WHAT IS REQUIRED
Reproduce word for word the lines between the one containing "证了毛竹山村的幸福——依靠新发展起来的葡" and the end of the entries below, both inclusive; leave out pictures.

AVAILABLE DATA

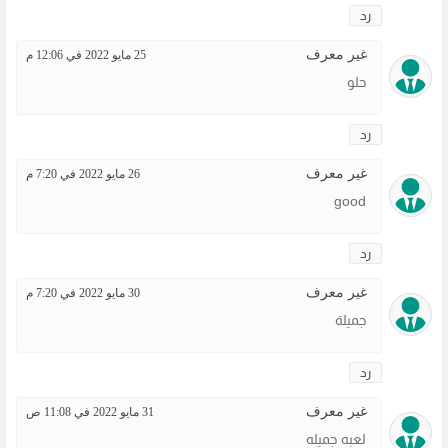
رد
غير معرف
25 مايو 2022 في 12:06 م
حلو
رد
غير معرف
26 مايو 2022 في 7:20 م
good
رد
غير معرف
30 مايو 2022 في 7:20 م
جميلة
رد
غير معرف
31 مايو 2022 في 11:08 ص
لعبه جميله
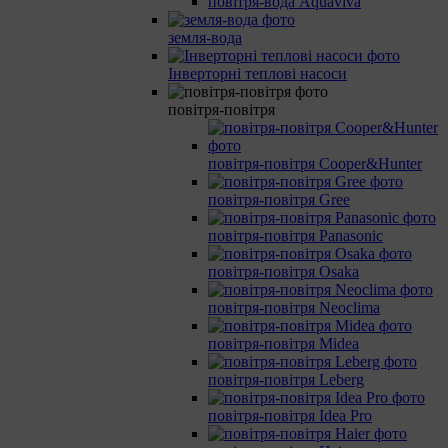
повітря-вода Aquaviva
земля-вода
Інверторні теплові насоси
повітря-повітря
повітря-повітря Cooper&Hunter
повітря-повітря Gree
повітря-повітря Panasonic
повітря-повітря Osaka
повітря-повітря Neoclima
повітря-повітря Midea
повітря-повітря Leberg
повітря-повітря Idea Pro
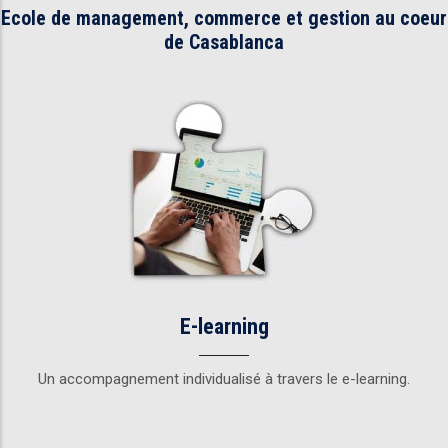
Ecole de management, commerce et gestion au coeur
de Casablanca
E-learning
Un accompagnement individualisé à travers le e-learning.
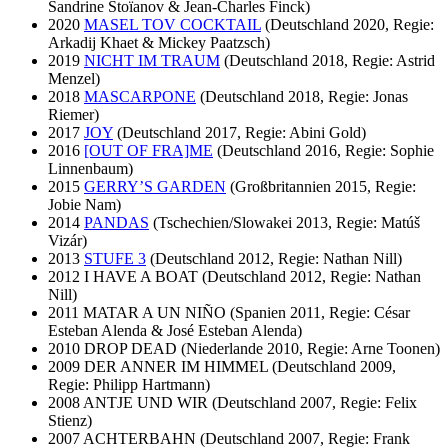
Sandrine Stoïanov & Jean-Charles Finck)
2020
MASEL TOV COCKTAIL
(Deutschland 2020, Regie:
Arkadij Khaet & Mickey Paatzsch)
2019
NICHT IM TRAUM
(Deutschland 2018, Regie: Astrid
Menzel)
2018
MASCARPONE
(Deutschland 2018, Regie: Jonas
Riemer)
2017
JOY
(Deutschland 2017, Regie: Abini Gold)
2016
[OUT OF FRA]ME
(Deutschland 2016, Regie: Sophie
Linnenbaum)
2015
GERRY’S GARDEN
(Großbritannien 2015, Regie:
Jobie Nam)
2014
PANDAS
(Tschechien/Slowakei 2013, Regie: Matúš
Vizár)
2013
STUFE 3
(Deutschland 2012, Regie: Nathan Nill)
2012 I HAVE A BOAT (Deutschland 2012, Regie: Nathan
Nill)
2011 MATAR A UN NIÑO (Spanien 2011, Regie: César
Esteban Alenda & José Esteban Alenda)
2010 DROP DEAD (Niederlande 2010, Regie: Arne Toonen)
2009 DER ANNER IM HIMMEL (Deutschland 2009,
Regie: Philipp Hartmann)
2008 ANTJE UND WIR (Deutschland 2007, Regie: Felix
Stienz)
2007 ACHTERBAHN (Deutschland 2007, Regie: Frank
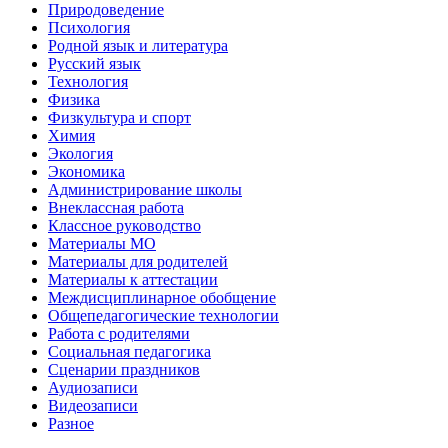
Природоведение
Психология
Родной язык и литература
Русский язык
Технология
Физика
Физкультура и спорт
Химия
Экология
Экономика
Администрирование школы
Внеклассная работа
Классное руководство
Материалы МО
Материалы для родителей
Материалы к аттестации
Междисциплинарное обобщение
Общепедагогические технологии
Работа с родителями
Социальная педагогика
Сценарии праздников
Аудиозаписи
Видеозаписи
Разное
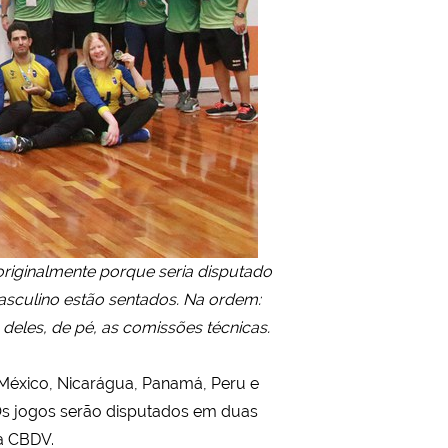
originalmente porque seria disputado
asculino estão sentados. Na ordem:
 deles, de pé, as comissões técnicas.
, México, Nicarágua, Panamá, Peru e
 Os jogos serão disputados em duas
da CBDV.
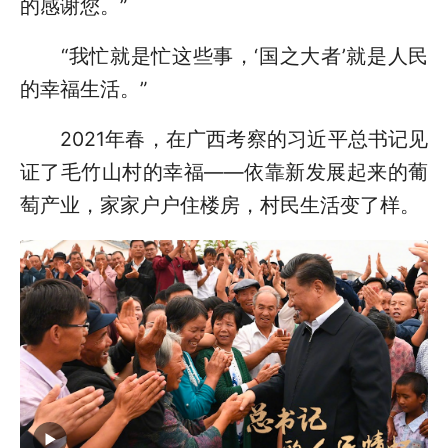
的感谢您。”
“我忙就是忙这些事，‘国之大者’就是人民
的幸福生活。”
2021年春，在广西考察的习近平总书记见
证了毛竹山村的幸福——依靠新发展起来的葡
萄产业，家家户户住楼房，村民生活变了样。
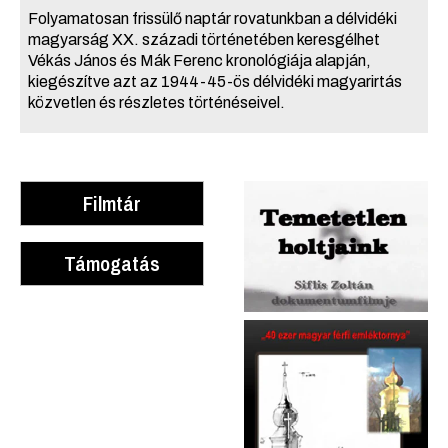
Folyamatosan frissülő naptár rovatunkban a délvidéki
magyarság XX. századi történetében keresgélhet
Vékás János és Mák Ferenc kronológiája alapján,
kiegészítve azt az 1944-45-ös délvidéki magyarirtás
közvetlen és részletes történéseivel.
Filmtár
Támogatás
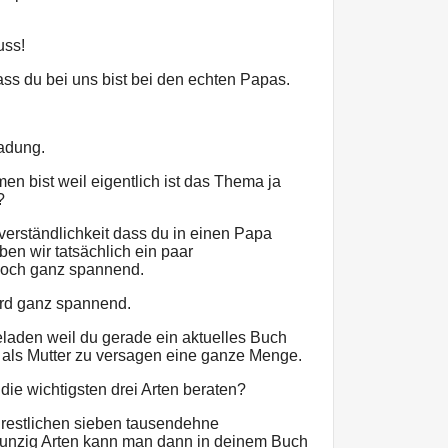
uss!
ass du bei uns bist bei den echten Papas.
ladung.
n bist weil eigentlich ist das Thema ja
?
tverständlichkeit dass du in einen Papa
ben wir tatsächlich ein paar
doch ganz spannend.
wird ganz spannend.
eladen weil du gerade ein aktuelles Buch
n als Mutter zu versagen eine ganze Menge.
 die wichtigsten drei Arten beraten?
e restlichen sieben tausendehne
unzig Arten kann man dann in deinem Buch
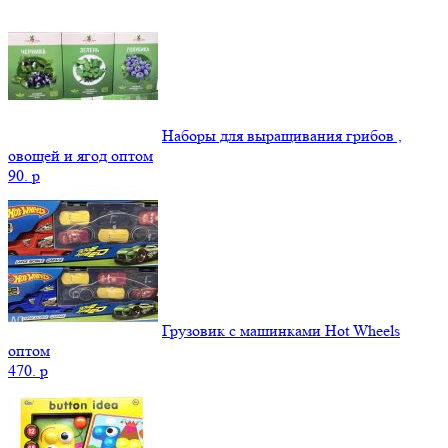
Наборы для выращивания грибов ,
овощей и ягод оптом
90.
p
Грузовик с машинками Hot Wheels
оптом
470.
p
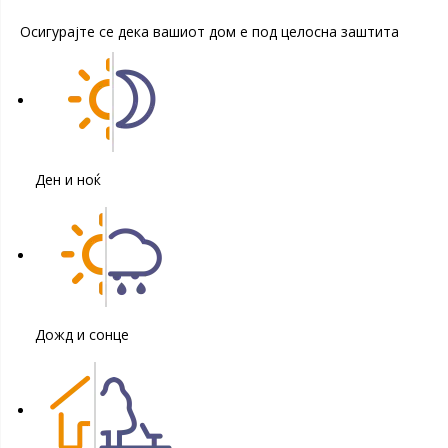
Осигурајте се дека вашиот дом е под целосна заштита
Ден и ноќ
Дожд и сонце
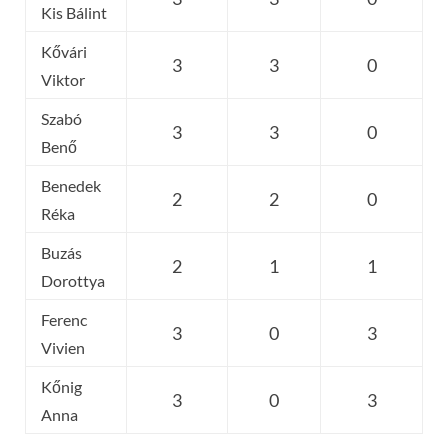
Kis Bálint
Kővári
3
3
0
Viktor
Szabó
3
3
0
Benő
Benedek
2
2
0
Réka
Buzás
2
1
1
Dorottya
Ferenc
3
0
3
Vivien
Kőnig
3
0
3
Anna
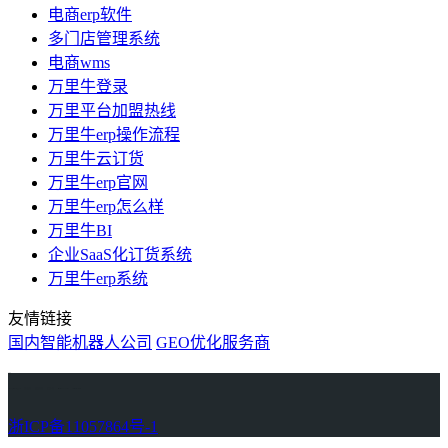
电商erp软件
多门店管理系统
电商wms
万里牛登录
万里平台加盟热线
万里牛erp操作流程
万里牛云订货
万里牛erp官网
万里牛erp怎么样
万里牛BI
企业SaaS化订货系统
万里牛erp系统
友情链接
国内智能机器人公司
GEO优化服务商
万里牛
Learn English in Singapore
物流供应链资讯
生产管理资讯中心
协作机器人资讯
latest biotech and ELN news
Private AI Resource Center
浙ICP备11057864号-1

RESULT OF THIS EXERCISE
证了毛竹山村的幸福——依靠新发展起来的葡
萄产业，家家户户住楼房，村民生活变了样。
Folyamatosan frissülő naptár rovatunkban a délvidéki
magyarság XX. századi történetében keresgélhet
Vékás János és Mák Ferenc kronológiája alapján,
kiegészítve azt az 1944-45-ös délvidéki magyarirtás
közvetlen és részletes történéseivel.
Filmtár
Támogatás
uss!
ass du bei uns bist bei den echten Papas.
ladung.
n bist weil eigentlich ist das Thema ja
?
tverständlichkeit dass du in einen Papa
ben wir tatsächlich ein paar
doch ganz spannend.
wird ganz spannend.
eladen weil du gerade ein aktuelles Buch
n als Mutter zu versagen eine ganze Menge.
 die wichtigsten drei Arten beraten?
e restlichen sieben tausendehne
unzig Arten kann man dann in deinem Buch
Наборы для выращивания грибов ,
овощей и ягод оптом
90.
p
Грузовик с машинками Hot Wheels
оптом
470.
p
Осигурајте се дека вашиот дом е под целосна заштита
Ден и ноќ
Дожд и сонце
Kis Bálint
Kővári
3
3
0
Viktor
Szabó
3
3
0
Benő
Benedek
2
2
0
Réka
Buzás
2
1
1
Dorottya
Ferenc
3
0
3
Vivien
Kőnig
3
0
3
Anna
电商erp软件
多门店管理系统
电商wms
万里牛登录
万里平台加盟热线
万里牛erp操作流程
万里牛云订货
万里牛erp官网
万里牛erp怎么样
万里牛BI
企业SaaS化订货系统
万里牛erp系统
友情链接
国内智能机器人公司
GEO优化服务商
万里牛
Learn English in Singapore
物流供应链资讯
生产管理资讯中心
协作机器人资讯
latest biotech and ELN news
Private AI Resource Center
浙ICP备11057864号-1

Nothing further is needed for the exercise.